··· GIVEN RECORDS
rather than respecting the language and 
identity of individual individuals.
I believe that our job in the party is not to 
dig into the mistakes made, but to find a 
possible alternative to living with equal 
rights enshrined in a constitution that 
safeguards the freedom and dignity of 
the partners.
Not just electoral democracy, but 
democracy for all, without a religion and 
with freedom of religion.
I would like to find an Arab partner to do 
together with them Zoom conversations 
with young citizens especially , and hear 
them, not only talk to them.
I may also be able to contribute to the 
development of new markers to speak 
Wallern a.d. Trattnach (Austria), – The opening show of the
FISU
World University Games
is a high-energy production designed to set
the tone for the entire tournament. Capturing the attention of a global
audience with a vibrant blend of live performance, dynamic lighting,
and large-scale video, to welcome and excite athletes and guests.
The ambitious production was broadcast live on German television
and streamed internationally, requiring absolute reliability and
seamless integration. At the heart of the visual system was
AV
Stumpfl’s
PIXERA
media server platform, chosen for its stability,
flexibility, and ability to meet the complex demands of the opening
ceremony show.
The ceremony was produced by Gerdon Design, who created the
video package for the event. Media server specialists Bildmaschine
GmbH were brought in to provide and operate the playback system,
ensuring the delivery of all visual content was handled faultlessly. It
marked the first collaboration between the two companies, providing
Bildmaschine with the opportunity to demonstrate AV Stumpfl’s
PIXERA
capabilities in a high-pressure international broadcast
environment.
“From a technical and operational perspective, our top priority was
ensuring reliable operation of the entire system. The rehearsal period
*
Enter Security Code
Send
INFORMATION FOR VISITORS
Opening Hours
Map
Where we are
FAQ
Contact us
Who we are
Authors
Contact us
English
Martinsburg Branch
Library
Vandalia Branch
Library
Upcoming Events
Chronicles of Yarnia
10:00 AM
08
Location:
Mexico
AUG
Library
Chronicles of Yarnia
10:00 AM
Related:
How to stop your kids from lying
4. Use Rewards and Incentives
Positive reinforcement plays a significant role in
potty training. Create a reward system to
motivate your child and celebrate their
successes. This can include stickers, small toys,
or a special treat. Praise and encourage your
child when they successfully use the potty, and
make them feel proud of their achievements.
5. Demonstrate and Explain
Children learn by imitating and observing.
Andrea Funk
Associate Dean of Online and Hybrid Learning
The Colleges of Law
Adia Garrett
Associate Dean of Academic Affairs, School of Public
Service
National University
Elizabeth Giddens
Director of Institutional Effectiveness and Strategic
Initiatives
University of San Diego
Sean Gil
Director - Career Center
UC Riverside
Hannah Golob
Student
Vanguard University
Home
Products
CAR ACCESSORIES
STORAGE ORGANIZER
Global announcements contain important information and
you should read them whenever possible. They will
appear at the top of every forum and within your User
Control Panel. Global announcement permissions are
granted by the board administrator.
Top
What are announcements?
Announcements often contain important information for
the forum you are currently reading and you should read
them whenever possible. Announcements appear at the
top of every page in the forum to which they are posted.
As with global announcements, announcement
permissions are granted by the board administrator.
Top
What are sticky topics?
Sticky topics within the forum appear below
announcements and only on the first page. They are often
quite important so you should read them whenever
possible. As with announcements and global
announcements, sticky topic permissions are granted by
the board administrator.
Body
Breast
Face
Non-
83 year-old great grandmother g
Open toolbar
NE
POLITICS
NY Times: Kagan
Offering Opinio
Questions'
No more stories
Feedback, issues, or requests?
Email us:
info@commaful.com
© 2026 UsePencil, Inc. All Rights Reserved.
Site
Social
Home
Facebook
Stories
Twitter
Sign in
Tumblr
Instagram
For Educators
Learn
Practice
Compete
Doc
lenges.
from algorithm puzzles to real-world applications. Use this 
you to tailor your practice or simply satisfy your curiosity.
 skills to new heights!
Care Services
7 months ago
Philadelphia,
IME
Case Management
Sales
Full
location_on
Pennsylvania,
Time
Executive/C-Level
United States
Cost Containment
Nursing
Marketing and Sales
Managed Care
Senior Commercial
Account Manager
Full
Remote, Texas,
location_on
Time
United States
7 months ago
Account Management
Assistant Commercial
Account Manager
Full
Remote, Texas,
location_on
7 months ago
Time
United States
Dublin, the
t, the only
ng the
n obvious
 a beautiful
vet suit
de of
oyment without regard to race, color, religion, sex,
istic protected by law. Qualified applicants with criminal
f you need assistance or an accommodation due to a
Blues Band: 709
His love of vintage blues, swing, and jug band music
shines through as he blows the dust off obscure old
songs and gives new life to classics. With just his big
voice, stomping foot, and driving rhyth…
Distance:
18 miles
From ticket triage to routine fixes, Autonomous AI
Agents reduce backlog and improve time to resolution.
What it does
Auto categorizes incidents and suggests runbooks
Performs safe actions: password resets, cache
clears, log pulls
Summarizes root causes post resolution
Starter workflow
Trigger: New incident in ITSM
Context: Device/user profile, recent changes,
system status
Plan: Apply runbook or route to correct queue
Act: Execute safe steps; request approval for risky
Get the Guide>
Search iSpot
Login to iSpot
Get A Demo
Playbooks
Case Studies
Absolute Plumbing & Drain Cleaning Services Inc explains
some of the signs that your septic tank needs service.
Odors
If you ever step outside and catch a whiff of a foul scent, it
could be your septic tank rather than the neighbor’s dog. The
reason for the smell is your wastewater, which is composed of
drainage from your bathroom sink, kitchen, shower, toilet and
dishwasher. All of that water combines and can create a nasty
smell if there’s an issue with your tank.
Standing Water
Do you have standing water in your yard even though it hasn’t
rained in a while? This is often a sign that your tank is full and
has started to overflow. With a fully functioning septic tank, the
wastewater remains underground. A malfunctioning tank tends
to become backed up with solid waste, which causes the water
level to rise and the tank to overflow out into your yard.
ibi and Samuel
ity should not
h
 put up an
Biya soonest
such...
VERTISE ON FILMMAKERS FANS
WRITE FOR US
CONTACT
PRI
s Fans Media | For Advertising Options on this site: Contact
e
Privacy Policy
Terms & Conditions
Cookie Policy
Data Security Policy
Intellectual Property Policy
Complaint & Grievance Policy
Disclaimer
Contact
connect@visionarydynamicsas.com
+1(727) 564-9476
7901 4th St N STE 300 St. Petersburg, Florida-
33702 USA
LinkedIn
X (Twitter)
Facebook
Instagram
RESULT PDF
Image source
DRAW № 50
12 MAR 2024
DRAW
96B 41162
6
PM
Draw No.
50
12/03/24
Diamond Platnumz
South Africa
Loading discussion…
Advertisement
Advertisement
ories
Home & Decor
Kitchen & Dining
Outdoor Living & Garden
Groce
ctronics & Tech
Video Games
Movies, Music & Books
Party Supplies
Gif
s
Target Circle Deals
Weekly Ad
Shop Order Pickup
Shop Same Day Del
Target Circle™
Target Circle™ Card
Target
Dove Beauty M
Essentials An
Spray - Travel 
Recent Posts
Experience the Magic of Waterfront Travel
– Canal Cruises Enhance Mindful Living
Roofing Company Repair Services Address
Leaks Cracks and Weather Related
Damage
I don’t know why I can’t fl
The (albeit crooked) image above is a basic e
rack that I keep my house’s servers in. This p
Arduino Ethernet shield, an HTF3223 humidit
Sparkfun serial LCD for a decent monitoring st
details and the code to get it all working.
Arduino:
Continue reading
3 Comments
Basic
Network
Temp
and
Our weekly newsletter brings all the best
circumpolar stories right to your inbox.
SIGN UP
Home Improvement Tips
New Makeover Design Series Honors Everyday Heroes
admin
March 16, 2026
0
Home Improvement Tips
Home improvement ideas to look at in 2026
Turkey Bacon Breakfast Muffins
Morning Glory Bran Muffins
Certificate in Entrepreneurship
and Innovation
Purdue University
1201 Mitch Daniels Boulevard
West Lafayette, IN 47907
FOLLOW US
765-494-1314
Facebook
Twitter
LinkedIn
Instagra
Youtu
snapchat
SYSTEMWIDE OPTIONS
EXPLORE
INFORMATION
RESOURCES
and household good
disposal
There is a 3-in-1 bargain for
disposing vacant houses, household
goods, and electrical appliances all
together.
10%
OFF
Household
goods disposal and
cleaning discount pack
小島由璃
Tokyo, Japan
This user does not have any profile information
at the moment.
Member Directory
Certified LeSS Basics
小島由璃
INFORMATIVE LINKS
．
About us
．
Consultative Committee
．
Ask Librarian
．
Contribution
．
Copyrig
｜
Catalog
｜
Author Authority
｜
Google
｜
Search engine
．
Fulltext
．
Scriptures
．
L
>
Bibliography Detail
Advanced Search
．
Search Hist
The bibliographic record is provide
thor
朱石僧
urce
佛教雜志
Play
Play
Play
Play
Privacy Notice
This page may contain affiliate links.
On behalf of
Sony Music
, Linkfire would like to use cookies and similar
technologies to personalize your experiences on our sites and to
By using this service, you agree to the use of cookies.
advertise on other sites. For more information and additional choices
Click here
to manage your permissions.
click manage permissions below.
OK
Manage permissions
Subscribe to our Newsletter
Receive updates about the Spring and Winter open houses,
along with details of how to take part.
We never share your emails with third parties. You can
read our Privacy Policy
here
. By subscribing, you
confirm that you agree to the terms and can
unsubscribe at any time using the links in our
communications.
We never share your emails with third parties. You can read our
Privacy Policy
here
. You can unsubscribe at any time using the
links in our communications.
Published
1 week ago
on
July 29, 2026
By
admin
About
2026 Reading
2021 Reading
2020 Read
······
### WHAT YOU HAVE TO DO
Whatever else the listing above holds, retype exactly only the lines from the one containing "oyment without regard" to the one containing "has started to", both ends kept.

### WRITTEN REPLY
oyment without regard to race, color, religion, sex,
istic protected by law. Qualified applicants with criminal
f you need assistance or an accommodation due to a
Blues Band: 709
His love of vintage blues, swing, and jug band music
shines through as he blows the dust off obscure old
songs and gives new life to classics. With just his big
voice, stomping foot, and driving rhyth…
Distance:
18 miles
From ticket triage to routine fixes, Autonomous AI
Agents reduce backlog and improve time to resolution.
What it does
Auto categorizes incidents and suggests runbooks
Performs safe actions: password resets, cache
clears, log pulls
Summarizes root causes post resolution
Starter workflow
Trigger: New incident in ITSM
Context: Device/user profile, recent changes,
system status
Plan: Apply runbook or route to correct queue
Act: Execute safe steps; request approval for risky
Get the Guide>
Search iSpot
Login to iSpot
Get A Demo
Playbooks
Case Studies
Absolute Plumbing & Drain Cleaning Services Inc explains
some of the signs that your septic tank needs service.
Odors
If you ever step outside and catch a whiff of a foul scent, it
could be your septic tank rather than the neighbor’s dog. The
reason for the smell is your wastewater, which is composed of
drainage from your bathroom sink, kitchen, shower, toilet and
dishwasher. All of that water combines and can create a nasty
smell if there’s an issue with your tank.
Standing Water
Do you have standing water in your yard even though it hasn’t
rained in a while? This is often a sign that your tank is full and
has started to overflow. With a fully functioning septic tank, the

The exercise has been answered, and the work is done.